Roma, 29 giugno 2020- Un gruppo di uomini armati questa mattina ha preso d'assalto la Borsa di Karachi, la più grande città e capitale finanziaria del Pakistan. A riferirlo è la polizia della città, che ha fornito un bilancio provvisorio delle vittime: almeno 10 persone, inclusi i quattro assalitori, hanno perso la vita. Secondo la polizia, le altre vittime sono quattro guardie addette alla sicurezza, un poliziotto e un civile, e il capo della polizia Muqaddas Haider ha anche confermato "l'uccisione da parte delle Forze di sicurezza di tutti i quattro terroristi". Al momento dell'attacco nell'edificio ci sarebbero state più di mille persone.
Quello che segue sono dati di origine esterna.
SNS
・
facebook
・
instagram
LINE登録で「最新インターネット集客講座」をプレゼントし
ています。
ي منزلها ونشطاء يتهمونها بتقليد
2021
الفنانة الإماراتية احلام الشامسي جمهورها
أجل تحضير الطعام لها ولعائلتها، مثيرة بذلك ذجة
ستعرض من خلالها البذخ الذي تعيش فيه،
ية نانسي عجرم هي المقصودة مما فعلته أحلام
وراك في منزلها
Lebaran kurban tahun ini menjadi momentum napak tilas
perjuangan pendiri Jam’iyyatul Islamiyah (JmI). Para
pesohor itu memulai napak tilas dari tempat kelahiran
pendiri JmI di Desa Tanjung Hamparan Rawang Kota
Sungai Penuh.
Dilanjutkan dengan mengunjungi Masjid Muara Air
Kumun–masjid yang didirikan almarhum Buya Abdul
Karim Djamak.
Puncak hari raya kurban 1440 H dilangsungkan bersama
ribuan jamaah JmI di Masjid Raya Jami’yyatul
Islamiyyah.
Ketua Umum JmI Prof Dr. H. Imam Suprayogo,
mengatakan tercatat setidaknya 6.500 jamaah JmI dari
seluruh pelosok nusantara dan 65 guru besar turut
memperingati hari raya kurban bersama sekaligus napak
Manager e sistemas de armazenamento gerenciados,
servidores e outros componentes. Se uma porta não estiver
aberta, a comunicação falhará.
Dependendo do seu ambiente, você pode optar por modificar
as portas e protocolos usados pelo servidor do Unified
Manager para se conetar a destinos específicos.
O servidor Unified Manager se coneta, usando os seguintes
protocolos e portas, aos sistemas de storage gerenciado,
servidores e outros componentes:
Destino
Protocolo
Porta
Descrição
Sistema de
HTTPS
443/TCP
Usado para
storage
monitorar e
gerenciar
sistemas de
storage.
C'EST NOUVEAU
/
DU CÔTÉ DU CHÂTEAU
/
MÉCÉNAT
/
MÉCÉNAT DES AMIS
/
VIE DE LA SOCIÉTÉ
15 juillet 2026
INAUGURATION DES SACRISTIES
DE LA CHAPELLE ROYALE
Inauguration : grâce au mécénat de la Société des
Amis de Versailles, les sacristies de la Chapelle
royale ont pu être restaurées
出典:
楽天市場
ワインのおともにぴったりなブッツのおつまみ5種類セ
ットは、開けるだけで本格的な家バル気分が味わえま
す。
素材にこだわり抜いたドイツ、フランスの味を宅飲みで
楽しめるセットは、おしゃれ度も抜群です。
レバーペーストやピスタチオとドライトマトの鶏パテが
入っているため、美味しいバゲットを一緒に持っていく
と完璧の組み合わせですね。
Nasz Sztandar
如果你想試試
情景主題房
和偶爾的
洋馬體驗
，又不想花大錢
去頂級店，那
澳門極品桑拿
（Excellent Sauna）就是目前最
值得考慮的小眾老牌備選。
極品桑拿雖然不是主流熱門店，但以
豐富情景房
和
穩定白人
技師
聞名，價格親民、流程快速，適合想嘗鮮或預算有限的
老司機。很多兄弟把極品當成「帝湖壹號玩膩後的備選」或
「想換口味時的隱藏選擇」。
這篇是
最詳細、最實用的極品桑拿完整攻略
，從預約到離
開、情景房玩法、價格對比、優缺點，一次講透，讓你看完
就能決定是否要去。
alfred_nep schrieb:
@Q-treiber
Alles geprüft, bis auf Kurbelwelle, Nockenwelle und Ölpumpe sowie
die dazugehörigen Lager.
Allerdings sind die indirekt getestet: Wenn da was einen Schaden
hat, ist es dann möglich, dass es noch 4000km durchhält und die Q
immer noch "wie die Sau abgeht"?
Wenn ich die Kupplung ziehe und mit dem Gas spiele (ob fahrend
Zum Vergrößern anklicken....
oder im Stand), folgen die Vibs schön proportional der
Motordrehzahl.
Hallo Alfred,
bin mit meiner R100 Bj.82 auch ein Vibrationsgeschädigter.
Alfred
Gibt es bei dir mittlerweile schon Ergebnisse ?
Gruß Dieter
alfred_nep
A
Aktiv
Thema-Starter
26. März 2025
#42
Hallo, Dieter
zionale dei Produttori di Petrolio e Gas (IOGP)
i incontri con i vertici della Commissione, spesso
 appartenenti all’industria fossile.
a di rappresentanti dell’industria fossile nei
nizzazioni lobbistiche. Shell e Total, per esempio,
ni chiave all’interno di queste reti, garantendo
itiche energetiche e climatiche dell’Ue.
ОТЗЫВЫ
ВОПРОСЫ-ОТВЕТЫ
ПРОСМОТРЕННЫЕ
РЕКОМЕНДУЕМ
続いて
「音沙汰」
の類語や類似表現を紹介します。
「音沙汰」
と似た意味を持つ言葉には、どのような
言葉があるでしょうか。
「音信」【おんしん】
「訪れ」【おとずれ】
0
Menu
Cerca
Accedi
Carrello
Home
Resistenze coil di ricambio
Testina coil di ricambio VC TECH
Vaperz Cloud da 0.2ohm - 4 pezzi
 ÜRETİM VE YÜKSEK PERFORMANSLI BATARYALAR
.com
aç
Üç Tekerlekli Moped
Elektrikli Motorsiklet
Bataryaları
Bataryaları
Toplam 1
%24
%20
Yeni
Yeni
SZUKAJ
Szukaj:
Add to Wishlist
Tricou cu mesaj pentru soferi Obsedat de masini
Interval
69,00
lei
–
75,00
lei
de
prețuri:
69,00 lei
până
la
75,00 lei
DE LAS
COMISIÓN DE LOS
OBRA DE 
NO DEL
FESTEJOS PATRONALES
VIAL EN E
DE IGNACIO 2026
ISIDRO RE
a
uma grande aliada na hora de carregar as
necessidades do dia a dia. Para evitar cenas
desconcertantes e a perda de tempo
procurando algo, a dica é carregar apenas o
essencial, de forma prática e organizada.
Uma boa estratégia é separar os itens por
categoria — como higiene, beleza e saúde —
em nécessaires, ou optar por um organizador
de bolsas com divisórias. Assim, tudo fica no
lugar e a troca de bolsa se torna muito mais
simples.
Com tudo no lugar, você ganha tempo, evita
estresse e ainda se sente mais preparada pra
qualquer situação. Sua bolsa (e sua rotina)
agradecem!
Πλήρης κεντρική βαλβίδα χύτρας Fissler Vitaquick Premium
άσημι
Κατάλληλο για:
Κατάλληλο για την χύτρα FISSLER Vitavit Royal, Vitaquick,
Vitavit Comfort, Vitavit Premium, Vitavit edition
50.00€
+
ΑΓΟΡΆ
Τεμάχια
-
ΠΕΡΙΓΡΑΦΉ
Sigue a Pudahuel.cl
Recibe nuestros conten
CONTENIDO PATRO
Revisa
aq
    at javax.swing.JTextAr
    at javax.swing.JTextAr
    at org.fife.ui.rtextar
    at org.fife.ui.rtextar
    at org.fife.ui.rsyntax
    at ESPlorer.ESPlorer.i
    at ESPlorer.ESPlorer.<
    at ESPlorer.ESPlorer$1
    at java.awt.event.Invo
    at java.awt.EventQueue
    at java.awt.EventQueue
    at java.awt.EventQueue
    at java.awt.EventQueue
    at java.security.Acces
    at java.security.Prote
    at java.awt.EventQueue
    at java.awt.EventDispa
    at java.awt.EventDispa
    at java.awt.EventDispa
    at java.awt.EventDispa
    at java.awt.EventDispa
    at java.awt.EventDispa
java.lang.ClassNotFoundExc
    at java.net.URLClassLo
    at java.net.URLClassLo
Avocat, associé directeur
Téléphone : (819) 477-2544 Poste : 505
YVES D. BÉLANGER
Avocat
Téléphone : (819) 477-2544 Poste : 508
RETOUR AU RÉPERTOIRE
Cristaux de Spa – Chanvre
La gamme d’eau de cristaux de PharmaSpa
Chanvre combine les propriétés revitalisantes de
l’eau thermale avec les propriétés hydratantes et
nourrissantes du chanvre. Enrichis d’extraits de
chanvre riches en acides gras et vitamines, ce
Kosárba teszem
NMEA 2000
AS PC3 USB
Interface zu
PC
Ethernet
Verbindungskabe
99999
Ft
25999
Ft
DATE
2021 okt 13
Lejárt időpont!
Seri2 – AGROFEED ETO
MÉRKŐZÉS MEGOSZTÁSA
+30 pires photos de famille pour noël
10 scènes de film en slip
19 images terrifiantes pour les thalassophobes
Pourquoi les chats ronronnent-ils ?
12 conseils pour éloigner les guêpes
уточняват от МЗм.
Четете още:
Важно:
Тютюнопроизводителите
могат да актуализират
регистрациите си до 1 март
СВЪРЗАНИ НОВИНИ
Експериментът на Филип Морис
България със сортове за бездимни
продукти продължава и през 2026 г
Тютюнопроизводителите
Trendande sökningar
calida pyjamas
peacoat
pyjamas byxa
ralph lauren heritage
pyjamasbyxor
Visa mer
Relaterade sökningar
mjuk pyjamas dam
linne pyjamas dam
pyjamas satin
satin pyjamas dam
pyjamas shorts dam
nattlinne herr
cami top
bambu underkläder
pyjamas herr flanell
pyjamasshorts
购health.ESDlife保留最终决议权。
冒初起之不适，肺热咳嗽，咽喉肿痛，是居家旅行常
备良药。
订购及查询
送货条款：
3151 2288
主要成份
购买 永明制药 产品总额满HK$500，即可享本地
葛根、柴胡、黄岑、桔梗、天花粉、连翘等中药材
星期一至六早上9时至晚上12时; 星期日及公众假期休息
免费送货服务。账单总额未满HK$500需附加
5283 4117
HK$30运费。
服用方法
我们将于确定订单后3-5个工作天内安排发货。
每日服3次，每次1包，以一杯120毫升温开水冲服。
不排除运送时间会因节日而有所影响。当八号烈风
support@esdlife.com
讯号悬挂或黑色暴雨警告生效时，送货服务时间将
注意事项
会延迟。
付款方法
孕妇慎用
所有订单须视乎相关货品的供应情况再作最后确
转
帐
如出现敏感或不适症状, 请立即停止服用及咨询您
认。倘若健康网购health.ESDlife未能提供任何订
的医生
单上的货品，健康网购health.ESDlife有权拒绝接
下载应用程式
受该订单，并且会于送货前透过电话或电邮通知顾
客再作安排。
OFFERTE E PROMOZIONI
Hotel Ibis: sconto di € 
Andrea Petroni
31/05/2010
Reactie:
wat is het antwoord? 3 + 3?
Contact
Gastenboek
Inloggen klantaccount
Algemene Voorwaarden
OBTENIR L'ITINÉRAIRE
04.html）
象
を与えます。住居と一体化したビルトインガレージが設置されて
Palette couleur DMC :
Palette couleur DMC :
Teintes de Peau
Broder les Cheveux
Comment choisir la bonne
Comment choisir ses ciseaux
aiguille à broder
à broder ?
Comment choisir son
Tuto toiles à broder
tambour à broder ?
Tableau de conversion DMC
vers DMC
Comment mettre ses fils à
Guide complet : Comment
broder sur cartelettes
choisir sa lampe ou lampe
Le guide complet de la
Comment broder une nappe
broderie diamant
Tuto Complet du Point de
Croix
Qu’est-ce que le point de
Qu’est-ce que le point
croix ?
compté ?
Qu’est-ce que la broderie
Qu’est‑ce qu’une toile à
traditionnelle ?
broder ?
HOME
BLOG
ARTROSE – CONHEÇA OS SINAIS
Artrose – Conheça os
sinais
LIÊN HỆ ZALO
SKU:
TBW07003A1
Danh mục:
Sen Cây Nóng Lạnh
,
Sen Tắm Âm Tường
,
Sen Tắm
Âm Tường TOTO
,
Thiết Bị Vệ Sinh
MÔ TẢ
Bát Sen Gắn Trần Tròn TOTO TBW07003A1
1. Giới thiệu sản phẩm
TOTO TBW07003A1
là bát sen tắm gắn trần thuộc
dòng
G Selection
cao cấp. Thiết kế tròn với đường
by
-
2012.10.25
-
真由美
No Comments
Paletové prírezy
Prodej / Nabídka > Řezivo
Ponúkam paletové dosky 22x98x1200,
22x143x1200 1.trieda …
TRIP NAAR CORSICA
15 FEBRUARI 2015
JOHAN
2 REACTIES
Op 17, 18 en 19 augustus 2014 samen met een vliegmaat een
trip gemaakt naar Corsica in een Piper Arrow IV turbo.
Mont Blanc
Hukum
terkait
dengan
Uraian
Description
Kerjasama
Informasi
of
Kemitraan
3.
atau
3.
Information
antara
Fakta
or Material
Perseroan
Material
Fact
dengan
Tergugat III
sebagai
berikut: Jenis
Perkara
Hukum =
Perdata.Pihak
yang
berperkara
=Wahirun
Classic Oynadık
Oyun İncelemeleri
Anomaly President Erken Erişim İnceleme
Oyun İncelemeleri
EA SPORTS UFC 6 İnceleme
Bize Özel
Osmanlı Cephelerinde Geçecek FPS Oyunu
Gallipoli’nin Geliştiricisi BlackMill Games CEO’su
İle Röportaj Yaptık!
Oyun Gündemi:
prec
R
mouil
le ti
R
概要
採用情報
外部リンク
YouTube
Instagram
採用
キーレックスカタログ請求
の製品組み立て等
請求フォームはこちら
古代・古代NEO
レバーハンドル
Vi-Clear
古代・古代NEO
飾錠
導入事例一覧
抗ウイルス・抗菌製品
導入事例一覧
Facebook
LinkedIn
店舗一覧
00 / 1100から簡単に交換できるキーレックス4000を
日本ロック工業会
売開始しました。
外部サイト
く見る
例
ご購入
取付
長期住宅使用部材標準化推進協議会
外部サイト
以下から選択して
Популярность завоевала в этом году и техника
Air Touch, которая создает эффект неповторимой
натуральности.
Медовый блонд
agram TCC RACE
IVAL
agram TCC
Gli uomini erano arrivati a bordo di una Toyota Corolla grigio-argento e hanno fatto irruzione nell'atrio della Borsa intorno alle 9 ora locale, sparando e lanciando granate. Il Bla ha reso noto che membri della Brigata Majeed "hanno condotto l'attacco nel quale si sono sacrificati" contro la Borsa di Karachi e il gruppo ha anche reso noti i nomi dei terroristi impiegati nell'azione. "Stiamo verificando la loro identità", ha detto nel corso di una conferenza stampa il generale Umar Bukhari, capo dei Rangers pachistani, confermando la rivendicazione e rivelando che il commando, "eliminato in otto minuti", avrebbe voluto prendere in ostaggio alcune persone. I terroristi erano armati di Ak47, bombe a mano e avevano ingenti quantità di munizioni.  Nel 2018, il Bla aveva già tentato di assaltare il consolato cinese a Karachi, provocando la morte di quattro persone, mentre lo scorso anno aveva attaccato un hotel a cinque stelle di Gwadar, nel Baluchistan, frequentato da investitori cinesi e parte di un progetto miliardario cinese, contri cui si oppongono i separatisti.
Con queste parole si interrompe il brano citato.